Beta Tested: Rev.K: Ah, I see.

And yeah, I wondered that too. So the grassland is storing carbon, great. But all the cows, that are still needed for cheese production, have to eat grass grown on that land and will continue to spew flatulence into the air causing warming.

Well not exactly, the flatulence they spew is made from the grass they eat which is made from the carbon in the air, so that part is basically neutral.  The roots that become topsoil is what is sequestered.  But once the roots are unable to create more topsoil (there is an effective limit to how deep topsoil will get based on environmental conditions) then they also just rot and become atmospheric carbon again.  None of this process meaningfully contributes to global warming.

Drastically oversimplifying of course.

This is, of course, false, for reasons I'm pretty sure I recall pointing out to you in a previous thread.
2022-10-04 9:48:55 AM  
1 vote:
c.tenor.comView Full Size
2022-10-04 10:04:45 AM  
1 vote:
Cheese; the crack cocaine of dairy products.

See how the users justify their substance of choice?

/as a fellow user, I'm okay with this.
2022-10-04 10:38:47 AM  
1 vote:

Rev.K: I'll be the first to say that I'm no expert, but if you're using carbon sequestration to capture emissions in the soil, does that not mean you can't till that soil because doing so would release the carbon?

The half life of Cabon-14 is 5,700 years. So if you're trapping carbon in soil that you can now no longer till, do you not need a constant supply of soil to keep you going?

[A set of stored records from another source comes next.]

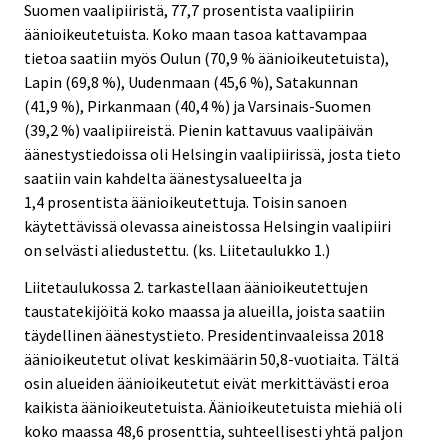
Suomen vaalipiiristä, 77,7 prosentista vaalipiirin
äänioikeutetuista. Koko maan tasoa kattavampaa
tietoa saatiin myös Oulun (70,9 % äänioikeutetuista),
Lapin (69,8 %), Uudenmaan (45,6 %), Satakunnan
(41,9 %), Pirkanmaan (40,4 %) ja Varsinais-Suomen
(39,2 %) vaalipiireistä. Pienin kattavuus vaalipäivän
äänestystiedoissa oli Helsingin vaalipiirissä, josta tieto
saatiin vain kahdelta äänestysalueelta ja
1,4 prosentista äänioikeutettuja. Toisin sanoen
käytettävissä olevassa aineistossa Helsingin vaalipiiri
on selvästi aliedustettu. (ks. Liitetaulukko 1.)
Liitetaulukossa 2. tarkastellaan äänioikeutettujen
taustatekijöitä koko maassa ja alueilla, joista saatiin
täydellinen äänestystieto. Presidentinvaaleissa 2018
äänioikeutetut olivat keskimäärin 50,8-vuotiaita. Tältä
osin alueiden äänioikeutetut eivät merkittävästi eroa
kaikista äänioikeutetuista. Äänioikeutetuista miehiä oli
koko maassa 48,6 prosenttia, suhteellisesti yhtä paljon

How much carbon can the soil actually hold?

Again, I'm no expert.

It works, more or less, like growing a forest does.  You don't till grasslands used for grazing, so grazing depleted land restores the top soil, capturing carbon, until it becomes fully restored and reaches full saturation.  At which point you are just cycling atmospheric carbon through grass/cows.  So restoring depleted soil can capture carbon, just like restoring forest can capture carbon, up to a point.  Grassland and forestland store roughly the same amount of carbon.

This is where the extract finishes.